MAKING COMMERCE SUSTAINABLE

PCDForum Column #66,   Release Date January 25, 1994

by Paul Hawken and William McDonough

Recycled toner cartridges, sustainably harvested timber, soy-based inks, and monetary gifts to nonprofits will not place commerce on the path to sustainability. Business is changing in response to the environmental crisis, but even if every company on the planet were to adopt the best environmental practices of the most environmentally conscious, the world would still be moving toward sure degradation and collapse. What we face is not a management problem so much as a design problem. Our present industrial system is linear. However, it is imbedded in and dependent on natural systems that are circular. This mismatch makes the industrial system unsustainable, until we redesign it to imitate natural systems. We believe it can be done and suggest the following objectives as a guide.

1. Eliminate the Concept of Waste. The redesigned system must deal with three types of product. The first are consumables, products whose waste when placed on the ground becomes food for other living systems without harmful side effects. These products go on the compost heap. The second are products of service. These are assembled durable products such as cars, TVs, computers, and refrigerators. These would be leased from the original manufacturer, who would be responsible for their 100 percent recycling. This would create a very different design and materials ethic. Third are unsalables, dangerous non-biodegradable materials such as radioactive material, heavy metals, and persistent toxins. These would always belong to the original maker, who would be fully responsible for the costs of their storage and containment and liable for any damages resulting from their discharge.

2. Restore Accountability of the Corporation. The charter of incorporation is a revocable dispensation that was supposed to ensure the accountability of the corporation to society as a whole. When any corporation continually harms, abuses, or violates the public trust, citizens should have the right to revoke the company's charter, sell off its enterprises to other companies, and put it out of business. Employees would have jobs with the new owners, but the management would be out.

3. Make Prices Reflect Full Costs. The cost of every purchase should reflect not only the direct cost of production, but also the cost to the air, water, and soil; the cost to future generations; the cost to worker health; and the cost of water, pollution, and toxicity. We can make this happen by replacing the present tax system with green fees added onto products, energy, services, and raw materials to bring their prices more closely in line with their true costs. Eventually the cost of products using nonrenewable resources, extractive energy, and industrial modes of production would be more expensive than those based on renewable resources, solar hydrogen, and biological methods of agriculture.

4. Promote Diversity. Commerce must have unconditioned respect for the complexity of nature and the needs of a diverse human population. We need to take an inventory of the global ecology, enhance our understanding of its dynamics, and learn what we can and cannot do with it.

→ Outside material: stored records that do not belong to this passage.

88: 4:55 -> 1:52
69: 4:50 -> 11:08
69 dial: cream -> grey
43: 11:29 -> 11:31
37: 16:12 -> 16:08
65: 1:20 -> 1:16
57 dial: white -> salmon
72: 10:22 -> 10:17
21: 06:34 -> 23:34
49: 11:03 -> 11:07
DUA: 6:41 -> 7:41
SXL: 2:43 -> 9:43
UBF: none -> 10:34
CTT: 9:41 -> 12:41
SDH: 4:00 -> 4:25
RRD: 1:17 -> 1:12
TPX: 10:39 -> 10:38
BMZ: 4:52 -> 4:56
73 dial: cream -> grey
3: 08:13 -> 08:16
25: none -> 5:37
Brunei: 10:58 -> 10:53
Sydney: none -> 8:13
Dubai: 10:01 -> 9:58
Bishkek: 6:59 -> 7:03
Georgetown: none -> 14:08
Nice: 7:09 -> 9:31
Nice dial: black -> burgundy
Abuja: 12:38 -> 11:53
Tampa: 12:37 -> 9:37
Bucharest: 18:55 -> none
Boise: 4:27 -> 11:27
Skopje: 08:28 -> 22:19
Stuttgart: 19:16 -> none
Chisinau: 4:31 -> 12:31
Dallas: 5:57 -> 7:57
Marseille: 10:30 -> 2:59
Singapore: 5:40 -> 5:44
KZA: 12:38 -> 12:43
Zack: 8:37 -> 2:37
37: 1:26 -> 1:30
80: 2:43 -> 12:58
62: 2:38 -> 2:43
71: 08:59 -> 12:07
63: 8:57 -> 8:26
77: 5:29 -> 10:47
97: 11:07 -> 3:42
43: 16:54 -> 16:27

5. Make Conservation Profitable. It is possible, by turning resource companies into public utilities, to create a regulatory and rate setting framework under which it becomes profitable for a company to invest in conservation. The concept has been demonstrated in electric utilities where fee setting structures have created a profit incentive for them to subsidize their customers' to invest in energy saving technologies.

6. Insist on the Accountability of Nations. No program of green fees to support full-cost pricing will be effective in one market place if companies can circumvent these fees by bringing in products produced where these fees are not applied. As a result, we should reverse the thrust of current trade policies and propose a new tariff based on the most sustainable nation (MSN) principle. Low or no tariffs would be granted on products from countries that practiced sustained-yield harvesting of resources, that did not despoil the environment, that did not allow worker exploitation, and that did not have corrupt government officials selling off tribal forests to the highest corporate bidder. Nations that continue to ruin peoples and lands would be penalized by significantly higher tariffs that would reinstate the costs those countries thought were being "saved" by taking social and environmental shortcuts.

7. Restore the Guardian. There can be no healthy business sector without a healthy governing sector. The guardian system has broken down because of the control exercised by business. Furthermore, undue influence of business over government is now actively preventing the economy from evolving toward sustainability. It is time to get business out of government.

It is time for those of us both within and outside of business who are concerned about the future of our planet to work together to redesign the system within which business functions. We hope these objectives may provide a useful initial guide.


Paul Hawken is the author of The Ecology of Commerce. William McDonough is an architect. This column is produced and distributed by the People-Centered Development Forum based on their article "Seven Steps to Doing Good Business," in Inc., November 1993.